The recent bushfires and ongoing pandemic have tied up resources, however, and the issue remains unresolved.
That’s left Mr Papalia, who has lobbied the federal government for years to move the work to WA, impatient with what has become a protracted decision-making process.
He’s still waiting for a phone call.
“It’s high time the federal government made a decision on this matter because it’s in the national interest,” Mr Papalia told Business News.
“We’ve made the case very robustly that it should come to WA in the national interest, not just in WA’s interest.
“To get that task commenced in WA, even if it’s in the 2026 cycle, [the federal government] must make a decision and we must start training people and building infrastructure to facilitate it by that time.”
The state government has already primed itself to receive the work by spending millions of dollars renovating the Australian Marine Complex, located in Henderson, in preparation of possibly receiving full-cycle docking of the submarines.
That’s not including the $88 million that will be spent upgrading the manufacturing hub’s wharves, road intersections, and shipbuilding hall, as part of the state government’s post-COVID-19 stimulus spend.
And while the state government has made securing maintenance of the Collins class submarines part of its jobs agenda, Mr Papalia has repeatedly emphasised the strategic value in the move.
For one, he points to having commissioned major general Jeff Sengelman to author the state’s strategic plan, which outlines the case for WA to be the principal location for all submarine maintenance, sustainment and upgrades, by 2030.

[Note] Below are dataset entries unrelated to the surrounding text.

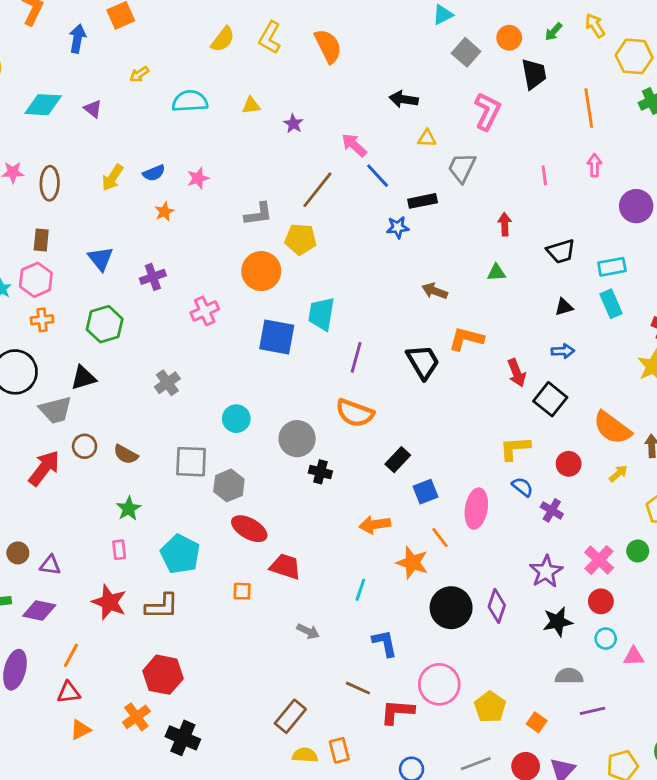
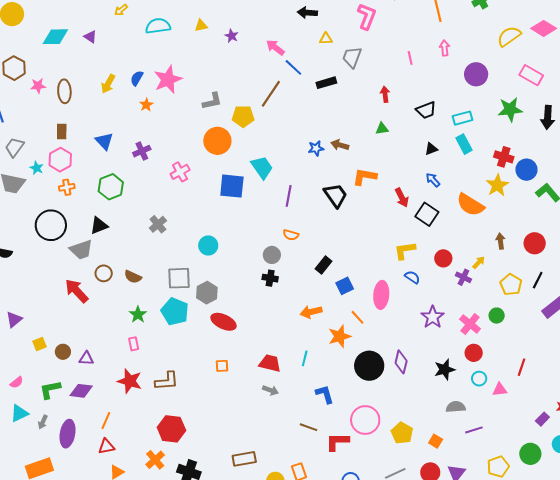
blue semicircle: (154, 173) -> (137, 78), turned 147
pink star: (198, 178) -> (168, 79), size x1.8
brown line: (317, 190) -> (271, 94), moved
blue star: (398, 227) -> (316, 148), moved
cyan trapezoid: (321, 314) -> (262, 167), turned 140
blue arrow: (563, 351) -> (433, 180), turned -126
orange semicircle: (355, 413) -> (291, 235), size x0.6
orange semicircle: (612, 428) -> (470, 205), moved
gray circle: (297, 439) -> (272, 255), moved, size x0.7
red arrow: (44, 468) -> (77, 291), turned -76
purple cross: (552, 510) -> (463, 277), moved
cyan pentagon: (180, 554) -> (175, 311), moved
orange star: (412, 563) -> (340, 336), turned -30
red trapezoid: (285, 567) -> (270, 363), moved
purple star: (546, 572) -> (433, 317), moved
brown rectangle: (290, 716) -> (244, 459), moved, turned 45

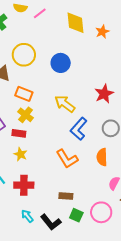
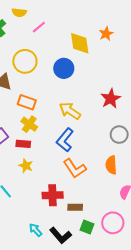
pink line: (40, 13) -> (39, 27), moved
yellow diamond: (76, 23) -> (80, 43), moved
blue L-shape: (79, 129) -> (65, 140), moved
red cross: (24, 185) -> (53, 195), moved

The document was just one in a series commissioned and released by the state government throughout last year that made the strategic and economic case for moving all naval maintenance works to WA.

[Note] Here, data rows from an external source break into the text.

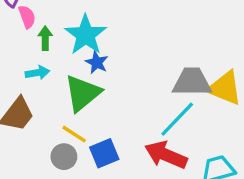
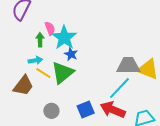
pink semicircle: (27, 17) -> (50, 28), moved
yellow line: (74, 134) -> (43, 73), moved
blue square: (104, 153) -> (86, 110), moved

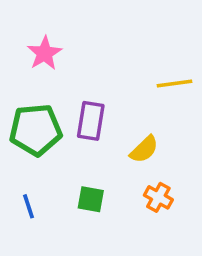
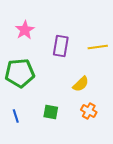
purple rectangle: (91, 121) -> (61, 46), moved

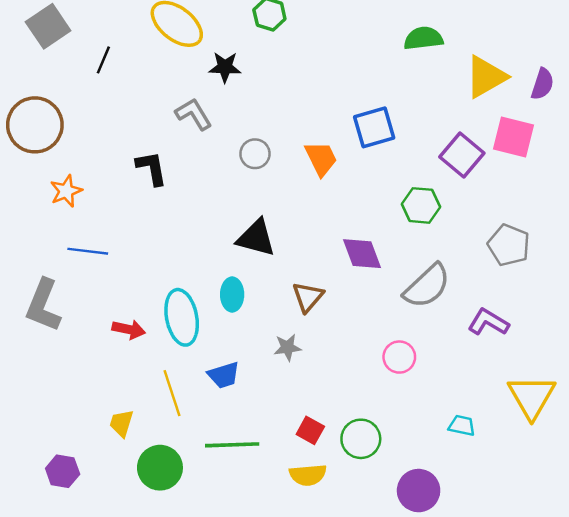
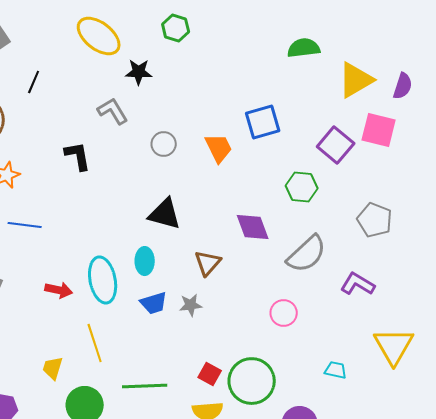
black line: (103, 60) -> (34, 82), moved
blue trapezoid: (224, 375) -> (154, 303), moved
green circle: (361, 439) -> (252, 381), size x1.4

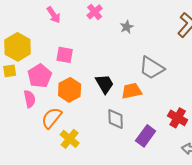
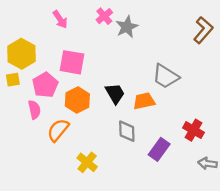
gray star: (127, 27) -> (127, 27), moved, size x1.5
pink square: (65, 55) -> (72, 62), size x1.4
yellow cross: (70, 139) -> (87, 162), moved

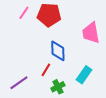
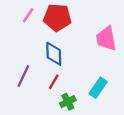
blue diamond: (58, 51) -> (54, 54), moved
purple line: (19, 83) -> (23, 76), moved, turned -30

Mr Papalia argues those reports, along with the millions of dollars the state government has already pledged to upgrade the AMC in anticipation of possibly receiving full-cycle docking, proves WA should be the primary location for the work.
“Every other level of maintenance for the Collins class submarines is done in WA; this is the only task that is not done in WA,” Mr Papalia said.
“All the submarines are based in WA [and] we’re the closest point to the operational areas.
“This is a strategic state, and quite obviously, we have the capacity.”
Mr Papalia’s experience and background lends some legitimacy to the idea it is in Australia’s strategic interest to bring all docking work to WA.
That’s in part due to his more than 25 years with the Royal Australian Navy, during which time he rose to the rank of lieutenant.
Having entered politics as an outsider candidate for the seat of Peel in 2007, following the resignation of scandal-plagued incumbent Norm Marlborough, Mr Papalia won a comfortable double-digit majority on the back of his military background and opposition to the Iraq War.
His relatively unrivalled familiarity with both the needs of the defence force and its top brass meant he emerged an obvious pick for the defence issues ministry upon its creation in 2017.
Mr Papalia said his ambition was not purely to secure contracts for WA’s defence industry.
Instead, he said bringing the work west was sensible, given both the strategic implications and the vast amounts of money the state government had shown it was willing to spend to secure the work.
“[T]his task is critical because if the full-cycle docking capability is eroded through frigate builders and submarine builders poaching the workforce … then that puts at risk our operating capability,” Mr Papalia told Business News.
“This [Collins class] submarine is going to be our operational capability for a long time yet.
“It’s a strategic asset and a strategic capability and it should not be compromised.”